Motivation for learning Statistics

Quote: If I had only one hour to live, I would choose to live it in statistics class because it would seem to last forever (A student's complaint)


Why does Statistics appear to be so boring?

Amazingly enough, a person investigating any of these questions might well end up using the same statistical method to answer them! (It is called the two-sample t test and we will study it at the end of this semester)

The power, strength (and beauty) of statistics lies in its universal applicability!

What is Statistics?

Statistics is the Science of data (or information)

----- How to collect data
----- How to analyze data
----- How to present data

Why everybody should know a little bit about Statistics - Misuse of Statistics

Statistics can be used in many ways to make things appear to be something that it is not (lying!)

Another quote: There are Lies, Damn Lies and Statistics (Benjamin Disraeli)

What can we do with Statistics?

Let's consider for a moment the data from the WR Inc and let's have a look at some things that statistics can be used for. We will use the data for the whole company in the worksheet CensusData.

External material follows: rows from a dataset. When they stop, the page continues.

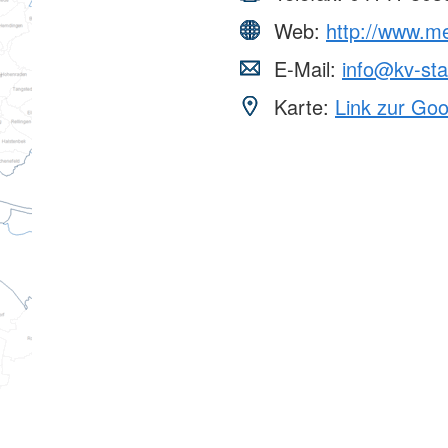
Web:
http://www.me
E-Mail:
info@kv-sta
Karte:
Link zur Go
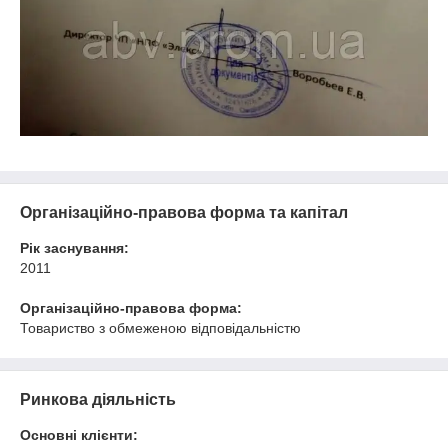
Організаційно-правова форма та капітал
Рік заснування:
2011
Організаційно-правова форма:
Товариство з обмеженою відповідальністю
Ринкова діяльність
Основні клієнти:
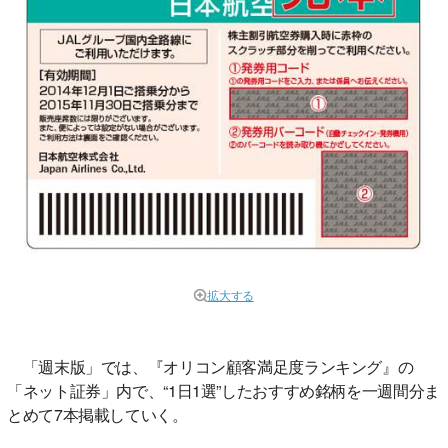
拡大する
「週末版」では、『オリコン顧客満足度ランキング』の
「ネット証券」内で、“1日1選”したおすすめ銘柄を一週間分ま
とめて7本掲載していく。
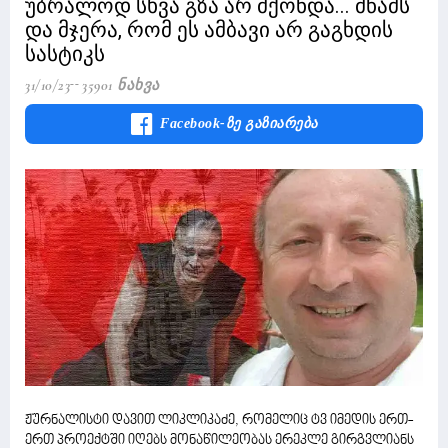
უბრალოდ სხვა გზა არ მქონდა... მწამს
და მჯერა, რომ ეს ამბავი არ გაგხდის
სასტიკს
31/10/23
35901 Ნახვა
Facebook-Ზე Გაზიარება
ჟურნალისტი დავით ლიკლიკაძე, რომელიც ტვ იმედის ერთ-
ერთ პროექტში იღებს მონაწილეობას ერეკლე გირგვლიანს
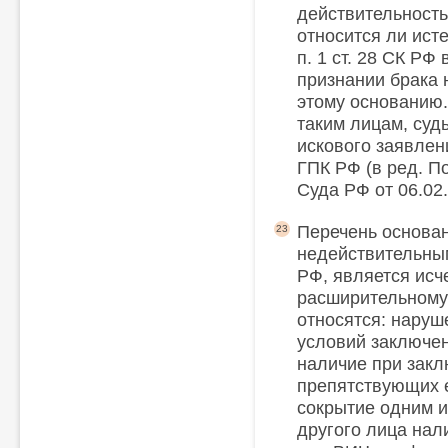
действительность 
относится ли исте
п. 1 ст. 28 СК РФ
признании брака
этому основанию.
таким лицам, суд
искового заявлени
ГПК РФ (в ред. 
Суда РФ от 06.02.
Перечень основан
23
недействительным
РФ, является ис
расширительному
относятся: наруш
условий заключени
наличие при закл
препятствующих е
сокрытие одним и
другого лица нал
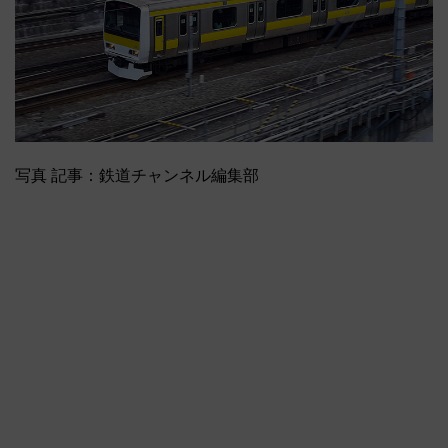
写真 記事：鉄道チャンネル編集部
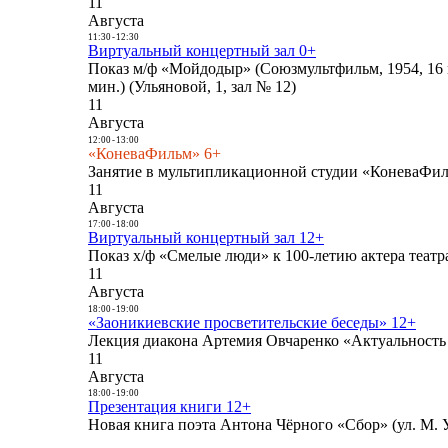
11
Августа
11:30
-
12:30
Виртуальный концертный зал 0+
Показ м/ф «Мойдодыр» (Союзмультфильм, 1954, 16 
мин.) (Ульяновой, 1, зал № 12)
11
Августа
12:00
-
13:00
«КоневаФильм» 6+
Занятие в мультипликационной студии «КоневаФиль
11
Августа
17:00
-
18:00
Виртуальный концертный зал 12+
Показ х/ф «Смелые люди» к 100-летию актера театра
11
Августа
18:00
-
19:00
«Заоникиевские просветительские беседы» 12+
Лекция диакона Артемия Овчаренко «Актуальность 
11
Августа
18:00
-
19:00
Презентация книги 12+
Новая книга поэта Антона Чёрного «Сбор» (ул. М. У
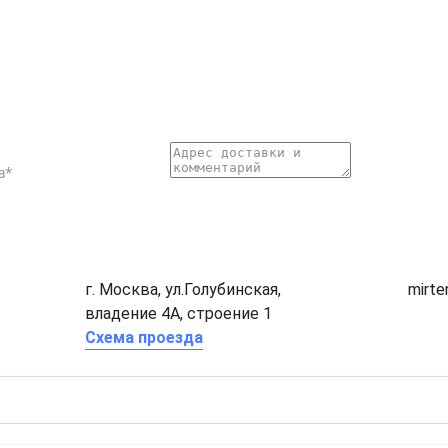
г. Москва, ул.Голубинская,
mirt
владение 4А, строение 1
Схема проезда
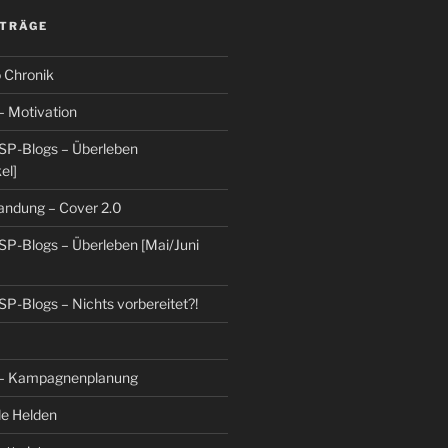
ITRÄGE
 Chronik
– Motivation
SP-Blogs – Überleben
el]
randung – Cover 2.0
SP-Blogs – Überleben [Mai/Juni
SP-Blogs – Nichts vorbereitet?!
 – Kampagnenplanung
de Helden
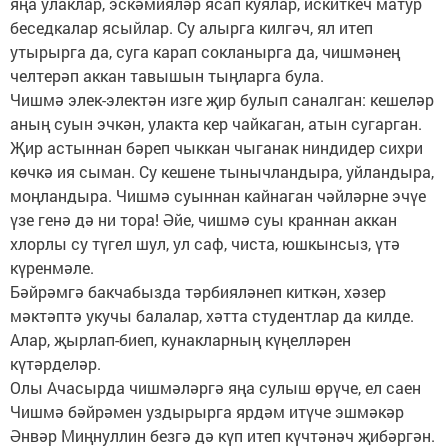
яңа улаклар, эскәмияләр ясап куялар, искиткеч матур
беседкалар ясыйлар. Су алырга килгәч, ял итеп
утырырга да, суга карап сокланыр­га да, чишмәнең
челтерәп аккан тавышын тыңларга була.
Чишмә элек-электән изге җир булып саналган: кешеләр
аның суын эчкән, улакта кер чайкаган, атын сугарган.
Җир астыннан бәреп чыккан чыганак ниндидер сихри
көчкә ия сыман. Су кешене тынычландыра, уйландыра,
моңландыра. Чишмә суыннан кайнаган чәйләрне эчүе
үзе генә дә ни тора! Әйе, чишмә суы краннан аккан
хлорлы су түгел шул, ул саф, чиста, юшкынсыз, үтә
күренмәле.
Бәйрәмгә бакчабызда тәрбия­ләнеп киткән, хәзер
мәктәптә укучы балалар, хәтта студентлар да килде.
Алар, җырлап-биеп, кунакларның күңелләрен
күтәрделәр.
Олы Ачасырда чишмәләргә яңа сулыш өрүче, ел саен
Чишмә бәйрәмен уздырырга ярдәм итүче эшмәкәр
Әнвәр Миңнуллин безгә дә күп итеп күчтәнәч җибәргән.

First of all there are 23791 observations, one for each employee, and with 6 pieces of information (variables) for a total of 23791×6 = 142746. Trying to look at so much information is very difficult, so organizing it in some fashion is very useful. For example, just making a little table can help:
  Counts Percentage
Male 14281 60%
Female 9510 40%

By the way, simple tasks like counting how many females there are in this company is what computers are very good at. Here we could use the command Stat > Tables > Tally Individual Variables, Gender to do most of the work for us.

Another good way to study a dataset is via graphs. For example, it seems reasonable that there should be a connection between job level and income, after all usually people with a better job make more money. Is this true for our company? For this we can use a scatterplot:

The above graph is drawn using the command Graph > Scatterplot > Simple, Y Variable=Income, X Variable=Job Level.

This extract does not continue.